To do: Go through the material and copy every line in which "Wieczysta" appears.

Input:
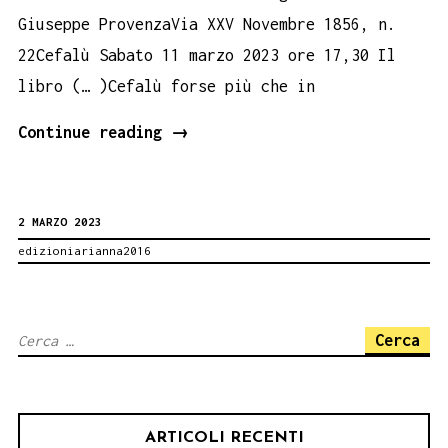
Giuseppe ProvenzaVia XXV Novembre 1856, n.
22Cefalù Sabato 11 marzo 2023 ore 17,30 Il
libro (… )Cefalù forse più che in
Cefalù
Continue reading
→
Città
delle
2 MARZO 2023
fondazioni.
edizioniarianna2016
Seconda
edizione
del
Ricerca
libro
per:
di
Marcello
ARTICOLI RECENTI
Panzarella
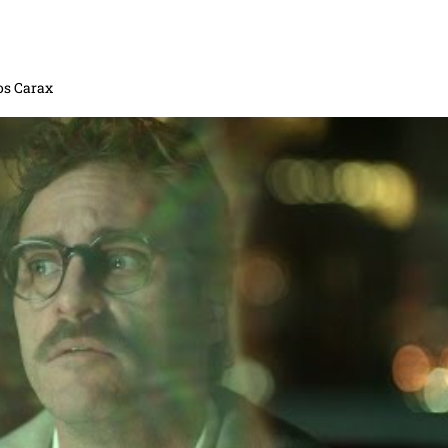
os Carax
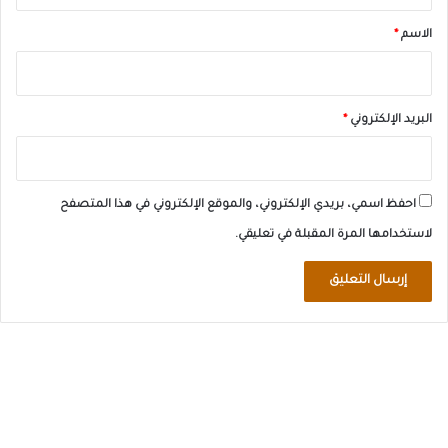
*
الاسم
*
البريد الإلكتروني
*
احفظ اسمي، بريدي الإلكتروني، والموقع الإلكتروني في هذا المتصفح
لاستخدامها المرة المقبلة في تعليقي.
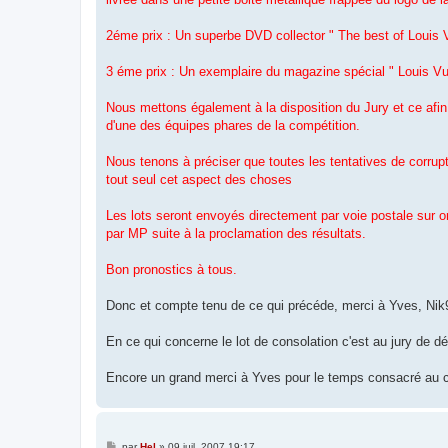
2éme prix : Un superbe DVD collector " The best of Louis Vu
3 éme prix : Un exemplaire du magazine spécial " Louis V
Nous mettons également à la disposition du Jury et ce afin
d'une des équipes phares de la compétition.
Nous tenons à préciser que toutes les tentatives de corru
tout seul cet aspect des choses
Les lots seront envoyés directement par voie postale sur or
par MP suite à la proclamation des résultats.
Bon pronostics à tous.
Donc et compte tenu de ce qui précéde, merci à Yves, Nik9
En ce qui concerne le lot de consolation c'est au jury de dé
Encore un grand merci à Yves pour le temps consacré au co
M
par
Hel
»
09 juil. 2007 19:17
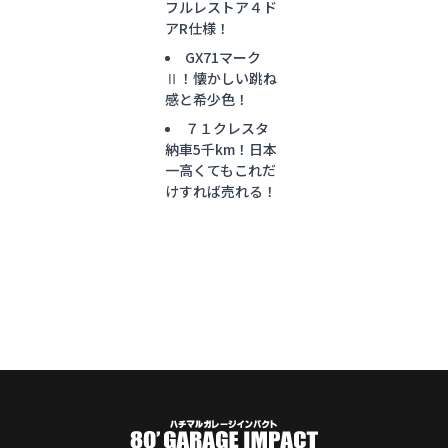
フルレストア４ド
アR仕様！
GX71マーク
Ⅱ！懐かしい跳ね
感と希少色！
７１クレスタ
納車5千km！日本
一高くてもこれだ
けすれば売れる！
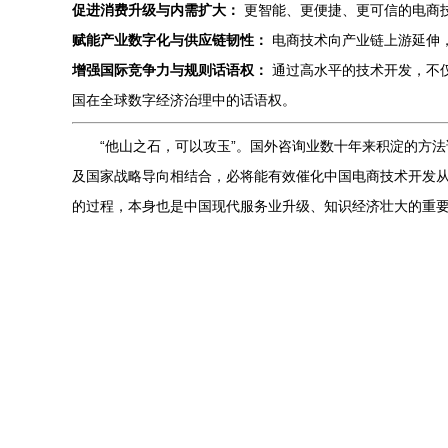
促进消费升级与内需扩大：
更智能、更便捷、更可信的电商
赋能产业数字化与供应链韧性：
电商技术向产业链上游延伸
增强国际竞争力与规则话语权：
通过高水平的技术开发，不
国在全球数字经济治理中的话语权。
“他山之石，可以攻玉”。国外咨询业数十年来积淀的方
及国家战略导向相结合，必将能有效催化中国电商技术开发
的过程，本身也是中国现代服务业升级、知识经济壮大的重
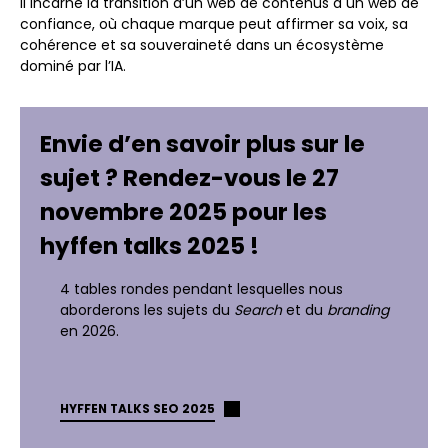
Il incarne la transition d’un web de contenus à un web de
confiance, où chaque marque peut affirmer sa voix, sa
cohérence et sa souveraineté dans un écosystème
dominé par l’IA.
Envie d’en savoir plus sur le
sujet ? Rendez-vous le 27
novembre 2025 pour les
hyffen talks 2025 !
4 tables rondes pendant lesquelles nous
aborderons les sujets du
Search
et du
branding
en 2026.
HYFFEN TALKS SEO 2025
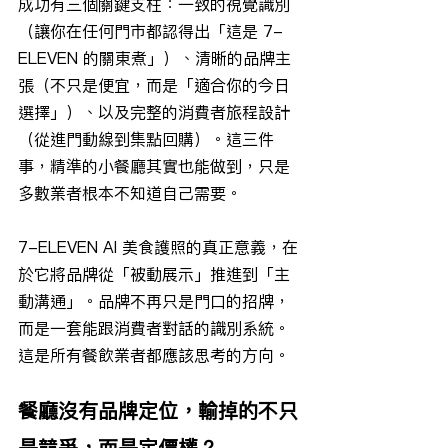
成功有三個關鍵支柱：一致的視覺識別
（讓你在任何門市都認得出「這是 7-
ELEVEN 的關東煮」）、清晰的品牌主
張（不只是便宜，而是「適合你的今日
選擇」）、以及完整的消費者旅程設計
（從進門動線到集點回購）。這三件
事，精準的小餐廳其實也能做到，只是
多數業者根本不知道自己需要。
7-ELEVEN AI 美食護照的真正意義，在
於它將品牌從「被動展示」推進到「主
動溝通」。品牌不再只是門口的招牌，
而是一套能跟消費者對話的識別系統。
這是所有餐飲業者都應該思考的方向。
餐廳沒有品牌定位，輸掉的不只
是競爭，而是定價權？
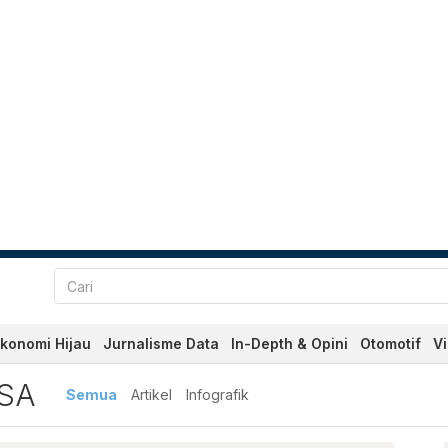
konomi Hijau
Jurnalisme Data
In-Depth & Opini
Otomotif
V
Terbaru dan Terkini Hari I
SA
Semua
Artikel
Infografik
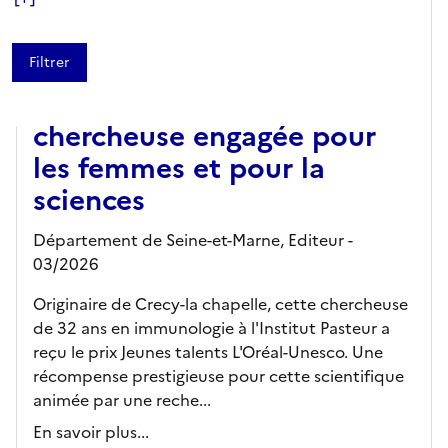
ARTICLE
Marion guerin, une
chercheuse engagée pour
les femmes et pour la
sciences
Département de Seine-et-Marne,
Editeur
-
03/2026
Originaire de Crecy-la chapelle, cette chercheuse
de 32 ans en immunologie à l'Institut Pasteur a
reçu le prix Jeunes talents L'Oréal-Unesco. Une
récompense prestigieuse pour cette scientifique
animée par une reche...
En savoir plus...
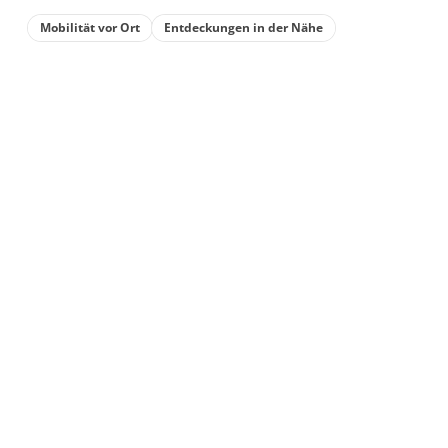
Mobilität vor Ort
Entdeckungen in der Nähe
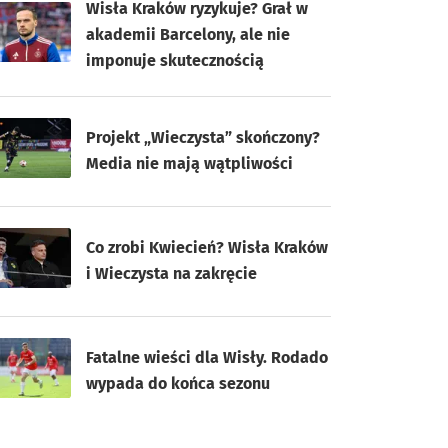
Wisła Kraków ryzykuje? Grał w
akademii Barcelony, ale nie
imponuje skutecznością
Projekt „Wieczysta” skończony?
Media nie mają wątpliwości
Co zrobi Kwiecień? Wisła Kraków
i Wieczysta na zakręcie
Fatalne wieści dla Wisły. Rodado
wypada do końca sezonu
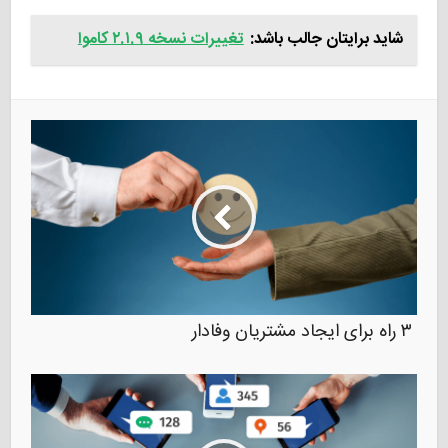
شاید برایتان جالب باشد:
تغییرات نسخه ۲.۱.۹ کاموا
۳ راه برای ایجاد مشتریان وفادار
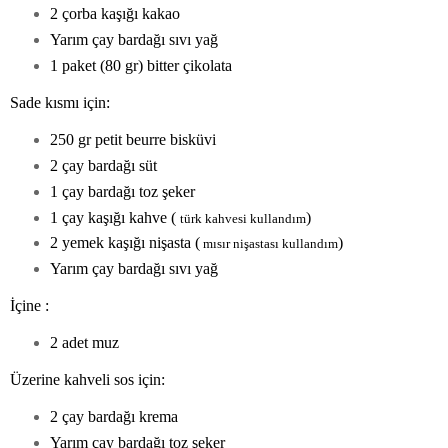
2 çorba kaşığı kakao
Yarım çay bardağı sıvı yağ
1 paket (80 gr) bitter çikolata
Sade kısmı için:
250 gr petit beurre bisküvi
2 çay bardağı süt
1 çay bardağı toz şeker
1 çay kaşığı kahve (
)
türk kahvesi kullandım
2 yemek kaşığı nişasta (
)
mısır nişastası kullandım
Yarım çay bardağı sıvı yağ
İçine :
2 adet muz
Üzerine kahveli sos için:
2 çay bardağı krema
Yarım çay bardağı toz şeker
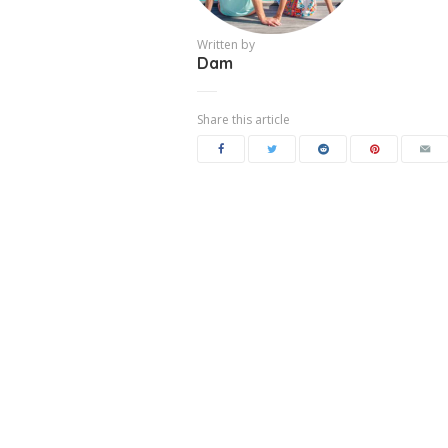
Written by
Dam
Share this article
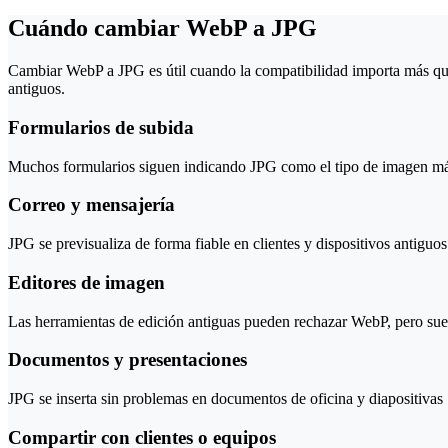
Cuándo cambiar WebP a JPG
Cambiar WebP a JPG es útil cuando la compatibilidad importa más qu
antiguos.
Formularios de subida
Muchos formularios siguen indicando JPG como el tipo de imagen m
Correo y mensajería
JPG se previsualiza de forma fiable en clientes y dispositivos antiguos
Editores de imagen
Las herramientas de edición antiguas pueden rechazar WebP, pero sue
Documentos y presentaciones
JPG se inserta sin problemas en documentos de oficina y diapositivas
Compartir con clientes o equipos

Answer to the problem:
Projekt „Wieczysta” skończony?
i Wieczysta na zakręcie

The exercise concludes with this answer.